Material to process: Begin

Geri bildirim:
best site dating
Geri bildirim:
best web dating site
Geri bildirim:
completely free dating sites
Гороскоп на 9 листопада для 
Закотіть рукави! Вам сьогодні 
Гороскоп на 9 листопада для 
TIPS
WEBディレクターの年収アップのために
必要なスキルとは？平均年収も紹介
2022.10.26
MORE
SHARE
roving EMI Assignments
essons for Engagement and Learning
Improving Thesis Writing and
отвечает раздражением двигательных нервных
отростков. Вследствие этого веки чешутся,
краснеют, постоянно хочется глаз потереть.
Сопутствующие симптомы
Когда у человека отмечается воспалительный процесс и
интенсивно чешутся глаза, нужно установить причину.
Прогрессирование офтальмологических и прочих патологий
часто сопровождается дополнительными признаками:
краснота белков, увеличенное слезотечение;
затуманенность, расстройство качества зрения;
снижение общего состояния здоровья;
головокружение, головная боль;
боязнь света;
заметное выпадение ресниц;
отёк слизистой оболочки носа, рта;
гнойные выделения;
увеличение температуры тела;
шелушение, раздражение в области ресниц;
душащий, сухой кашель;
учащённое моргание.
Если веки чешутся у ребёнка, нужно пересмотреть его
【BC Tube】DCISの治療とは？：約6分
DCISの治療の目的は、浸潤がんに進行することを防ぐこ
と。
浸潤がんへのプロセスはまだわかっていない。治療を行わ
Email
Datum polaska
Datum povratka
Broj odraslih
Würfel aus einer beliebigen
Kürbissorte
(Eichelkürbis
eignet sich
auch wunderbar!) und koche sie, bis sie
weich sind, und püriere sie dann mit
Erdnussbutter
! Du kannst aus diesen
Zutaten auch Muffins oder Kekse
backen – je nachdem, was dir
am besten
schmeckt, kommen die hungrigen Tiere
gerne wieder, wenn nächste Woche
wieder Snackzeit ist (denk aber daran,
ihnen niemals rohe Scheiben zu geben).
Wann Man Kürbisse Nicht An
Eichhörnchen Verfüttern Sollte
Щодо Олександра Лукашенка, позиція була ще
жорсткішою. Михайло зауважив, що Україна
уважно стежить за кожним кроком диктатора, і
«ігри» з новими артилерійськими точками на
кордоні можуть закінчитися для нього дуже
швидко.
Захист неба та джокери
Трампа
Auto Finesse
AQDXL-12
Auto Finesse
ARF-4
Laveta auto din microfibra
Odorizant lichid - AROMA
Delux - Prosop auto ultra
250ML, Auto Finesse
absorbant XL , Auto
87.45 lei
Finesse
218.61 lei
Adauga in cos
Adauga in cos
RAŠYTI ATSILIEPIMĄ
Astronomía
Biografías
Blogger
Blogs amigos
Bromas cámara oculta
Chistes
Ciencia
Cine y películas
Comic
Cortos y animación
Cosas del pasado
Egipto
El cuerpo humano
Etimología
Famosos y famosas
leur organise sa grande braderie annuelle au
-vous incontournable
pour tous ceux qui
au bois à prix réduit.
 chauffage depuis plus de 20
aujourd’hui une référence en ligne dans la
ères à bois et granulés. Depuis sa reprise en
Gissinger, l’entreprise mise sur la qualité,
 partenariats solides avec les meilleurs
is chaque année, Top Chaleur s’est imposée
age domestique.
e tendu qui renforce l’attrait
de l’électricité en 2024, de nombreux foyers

Material to process: End

**Exercise brief:** Repeat the records. Match them exactly.

**Response area:**
Geri bildirim:
best site dating
Geri bildirim:
best web dating site
Geri bildirim:
completely free dating sites
Гороскоп на 9 листопада для 
Закотіть рукави! Вам сьогодні 
Гороскоп на 9 листопада для 
TIPS
WEBディレクターの年収アップのために
必要なスキルとは？平均年収も紹介
2022.10.26
MORE
SHARE
roving EMI Assignments
essons for Engagement and Learning
Improving Thesis Writing and
отвечает раздражением двигательных нервных
отростков. Вследствие этого веки чешутся,
краснеют, постоянно хочется глаз потереть.
Сопутствующие симптомы
Когда у человека отмечается воспалительный процесс и
интенсивно чешутся глаза, нужно установить причину.
Прогрессирование офтальмологических и прочих патологий
часто сопровождается дополнительными признаками:
краснота белков, увеличенное слезотечение;
затуманенность, расстройство качества зрения;
снижение общего состояния здоровья;
головокружение, головная боль;
боязнь света;
заметное выпадение ресниц;
отёк слизистой оболочки носа, рта;
гнойные выделения;
увеличение температуры тела;
шелушение, раздражение в области ресниц;
душащий, сухой кашель;
учащённое моргание.
Если веки чешутся у ребёнка, нужно пересмотреть его
【BC Tube】DCISの治療とは？：約6分
DCISの治療の目的は、浸潤がんに進行することを防ぐこ
と。
浸潤がんへのプロセスはまだわかっていない。治療を行わ
Email
Datum polaska
Datum povratka
Broj odraslih
Würfel aus einer beliebigen
Kürbissorte
(Eichelkürbis
eignet sich
auch wunderbar!) und koche sie, bis sie
weich sind, und püriere sie dann mit
Erdnussbutter
! Du kannst aus diesen
Zutaten auch Muffins oder Kekse
backen – je nachdem, was dir
am besten
schmeckt, kommen die hungrigen Tiere
gerne wieder, wenn nächste Woche
wieder Snackzeit ist (denk aber daran,
ihnen niemals rohe Scheiben zu geben).
Wann Man Kürbisse Nicht An
Eichhörnchen Verfüttern Sollte
Щодо Олександра Лукашенка, позиція була ще
жорсткішою. Михайло зауважив, що Україна
уважно стежить за кожним кроком диктатора, і
«ігри» з новими артилерійськими точками на
кордоні можуть закінчитися для нього дуже
швидко.
Захист неба та джокери
Трампа
Auto Finesse
AQDXL-12
Auto Finesse
ARF-4
Laveta auto din microfibra
Odorizant lichid - AROMA
Delux - Prosop auto ultra
250ML, Auto Finesse
absorbant XL , Auto
87.45 lei
Finesse
218.61 lei
Adauga in cos
Adauga in cos
RAŠYTI ATSILIEPIMĄ
Astronomía
Biografías
Blogger
Blogs amigos
Bromas cámara oculta
Chistes
Ciencia
Cine y películas
Comic
Cortos y animación
Cosas del pasado
Egipto
El cuerpo humano
Etimología
Famosos y famosas
leur organise sa grande braderie annuelle au
-vous incontournable
pour tous ceux qui
au bois à prix réduit.
 chauffage depuis plus de 20
aujourd’hui une référence en ligne dans la
ères à bois et granulés. Depuis sa reprise en
Gissinger, l’entreprise mise sur la qualité,
 partenariats solides avec les meilleurs
is chaque année, Top Chaleur s’est imposée
age domestique.
e tendu qui renforce l’attrait
de l’électricité en 2024, de nombreux foyers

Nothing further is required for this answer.